Oh damn! And to think a decade ago eyebrows shot up when Sridevi played a besotted teenager in Yash Chopra's "Lamhe" who has a crush on her guardian angel Anil Kapoor.
"How can you want to marry a man who lives under the same roof?" the prudes whined.
But look at the irony. In "Maine Pyar Kiya", three years earlier to "Lamhe", starring Bhagyashree and Salman Khan, ultra conservative Sooraj Barjatya allowed his totally traditional heroine to stay in the house as the sweetheart.
If in "Pyaar Mein Twist", the elderly couple live together away from their respective homes, debutant director Sidharth Raj Anand in "Salaam Namaste", which opens this week, has gone a step further.

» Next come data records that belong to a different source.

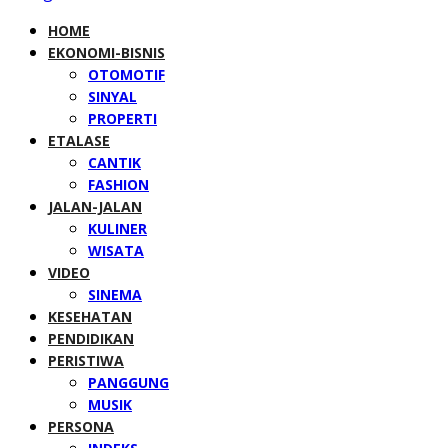
HOME
EKONOMI-BISNIS
OTOMOTIF
SINYAL
PROPERTI
ETALASE
CANTIK
FASHION
JALAN-JALAN
KULINER
WISATA
VIDEO
SINEMA
KESEHATAN
PENDIDIKAN
PERISTIWA
PANGGUNG
MUSIK
PERSONA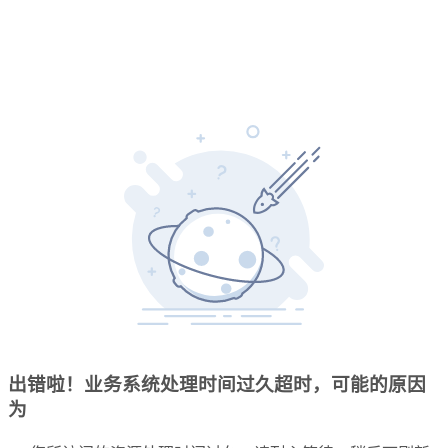
出错啦！业务系统处理时间过久超时，可能的原因
为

In this eagerly awaited film, Preity Zinta and Saif Ali Khan share more than songs and barbs as they come together to play a couple who after a flash courtship decide to move in together, fall in love and fall out ... all done under the same roof.
This, in a society and a film industry that still believe in the coy balladry of "Kal ki haseen mulaqat ke liye, aaj raat ke liye hum tum juda ho jaate haain achcha chalo so jaate hain".
That's the love duet from Ramanand Sagar's "Charas" 30 years ago that still defines the early-to-bed-and-alone-to-rise demure duo's dictum for the shared sexual space between couples.
How would audiences react to two people actually living-in together to gauge the level of compatibility between them?
This is precisely what Rishi and Dimple do in "Pyaar Mein Twist". And now Saif and Preity are even more bohemian in their attitude to love and sex.
Coming from the characteristically adventurous Yashraj Films banner who've earlier done radically experimental subjects and formats including a Hindu-Muslim love story ("Dharmputra"), unwed motherhood ("Dhool Ka Phool"), a song-less courtroom drama ("Kanoon"), the leading lady as a murderess ("Ittefaq"), marital infidelity ("Silsila") and a generation-crossing love story ("Lahme") the ostensible audacity of the live-in situation in "Salaam Namaste" should come as no surprise.
The film's leading man Saif Ali Khan for one finds the film's domestic arrangement "pretty cool".
"Live-in relationships are quite prevalent in the metros, and cinema should reflect a reality that goes beyond just social sanction. I find the whole subject theme and treatment in 'Salaam Namaste' very refreshing and 'today'."
Whether subjects like "Pyar Mein Twist", which coincidentally featured Saif's sister Soha, and "Salaam Namaste" (Saif) strike a chord beyond the prime target of urban audiences remains to be seen.
The fact is we're living in a rapidly mutating milieu. These films reflect that reality.